I didn't, because when I'm stuck in this predicament, I spend most of my energy cursing the banal charade of life in NYC, and never really bother to think rationally about it. I Quant NY's Ben Wellington did the heavy lifting for me in his latest blog post, where he digs into the infuriating statistic explanation behind NYC's taxi drought. Turns out, the city and the cab companies are both being stupid about this whole thing.
Writes Wellington, the reason "cab drivers choose to do a shift change at a time of the day that has some of the highest demand and thus the highest potential for income" is "sort of strange." A taxi is usually shared by two cabbies, each taking 12-hour shifts, he explains, and in an effort to be fair about fares, they've found that switching at 4pm yields them both roughly equal pay. That seems legit, but when Wellington used Freedom-of-Information'd data to find out if it was, he found that there was a more fair time for cabbies to switch: 5:08pm, deeper into rush hour.
Well, that's... not good, right? But wait! What if, like Uber's surge pricing, we just incentivize the cabbies to stay on the road during that time? City Hall already tried that. "Under the Bloomberg Administration," explains Wellington, "the city tried to combat this by adding a rush hour surcharge ... they raised the fare from 4PM-8PM by $1." The result actually made the problem worse -- the surcharge-adjusted data pushes the optimal shift-change time even later, to 5:22pm. So basically, it's harder to hail a cab deeper into rush hour, and it will cost more.
Sweet Jesus, no.
Wellington has solutions, though. He's got the goods!
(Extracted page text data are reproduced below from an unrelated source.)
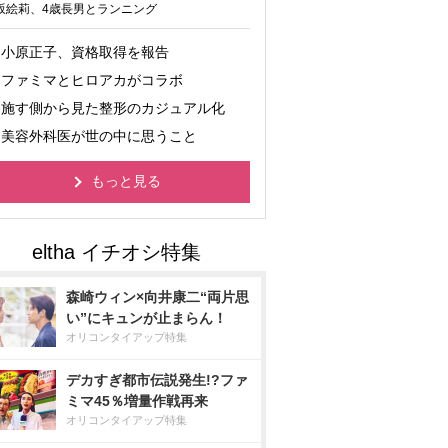
坂絵莉、4歳長男とランニング
小原正子、資格取得を報告
ファミマとヒロアカがコラボ
施す側から見た整形のカジュアル化
美容外科医が世の中に思うこと
もっと見る
森崎ウィン×向井康二“両片思
い”にキュンが止まらん！
オリコンタイアップ特集
デカすぎ都市伝説発生!?ファ
ミマ45％増量作戦再来
オリコンタイアップ特集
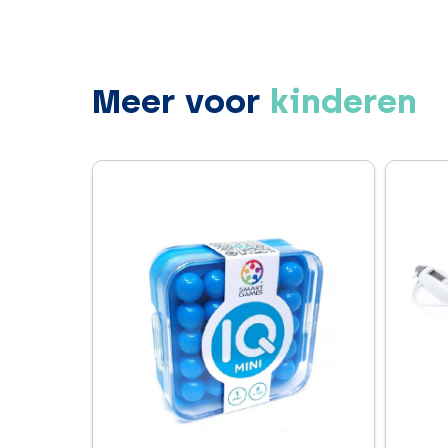
Meer voor
kinderen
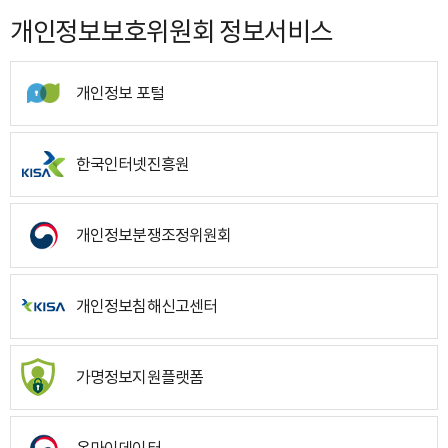
개인정보보호위원회 정보서비스
개인정보 포털
한국인터넷진흥원
개인정보분쟁조정위원회
개인정보침해신고센터
가명정보지원플랫폼
온마이데이터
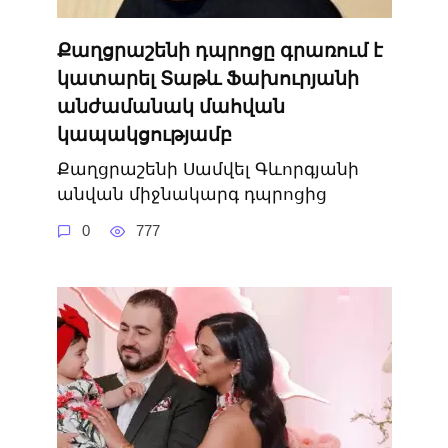
Քաղցրաշենի դպրոցը գրառում է
կատարել Տաթև Ֆախուրյանի
անժամանակ մահվան
կապակցությամբ
Քաղցրաշենի Սամվել Գևորգյանի
անվան միջնակարգ դպրոցից
0
777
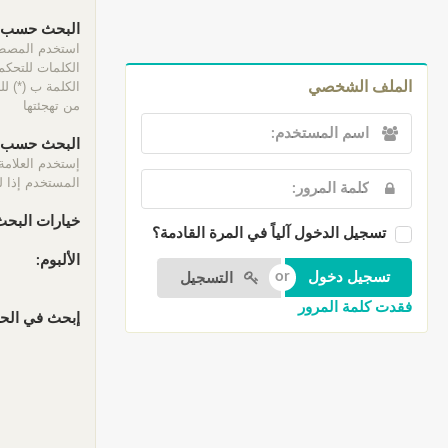
البحث حسب ا
الكلمات للتحكم 
الكلمة ب (*) ل
الملف الشخصي
من تهجئتها
البحث حسب ا
إستخدم العلامة
المستخدم إذا لم
خيارات البحث
تسجيل الدخول آلياً في المرة القادمة؟
الألبوم:
التسجيل
فقدت كلمة المرور
إبحث في الحقو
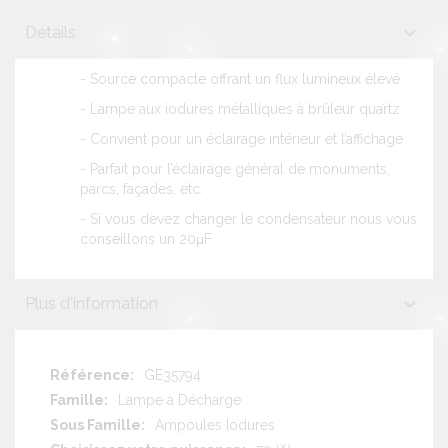
Détails
-
Source compacte offrant un flux lumineux élevé
-
Lampe aux iodures métalliques à brûleur quartz
-
Convient pour un éclairage intérieur et l’affichage
-
Parfait pour l’éclairage général de monuments,
parcs, façades, etc.
- Si vous devez changer le condensateur nous vous
conseillons un 20μF
Plus d'information
Plus
GE35794
d'information
Lampe à Décharge
Ampoules Iodures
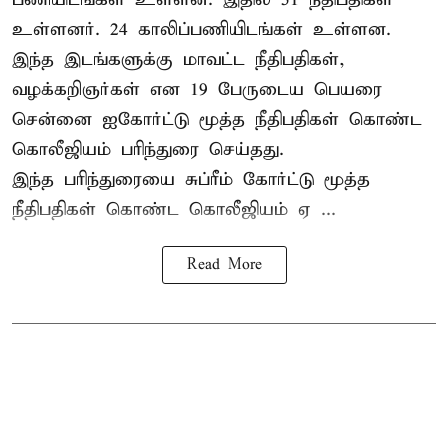
உள்ளனர். 24 காலிப்பணியிடங்கள் உள்ளன.
இந்த இடங்களுக்கு மாவட்ட நீதிபதிகள்,
வழக்கறிஞர்கள் என 19 பேருடைய பெயரை
சென்னை ஐகோர்ட்டு மூத்த நீதிபதிகள் கொண்ட
கொலீஜியம் பரிந்துரை செய்தது.
இந்த பரிந்துரையை சுப்ரீம் கோர்ட்டு மூத்த
நீதிபதிகள் கொண்ட கொலீஜியம் ஏ ...
Read More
His proposals include reversing the surcharge to move the shift-change sweet spot out of rush-hour, or incentivizing the garages that rent the cabs to offer their vehicles at a sliding rate to drivers. He came by these suggestions by looking at the data, which he laments is only available by filing an FOIA request. In other words, no one can solve this problem because no one is looking at the numbers.
Cabbies can't be expected to take such a step on their own. Cab companies won't bother to change unless they're forced. The city, with its well-intentioned surcharge, kinda bungled the whole thing even more. If the data was open, Wellington argues, "a data driven approach like this" could & would be explored by the TLC. Until that happens, though, we'll all just suffer through this banal New York charade. Everyone is stupid.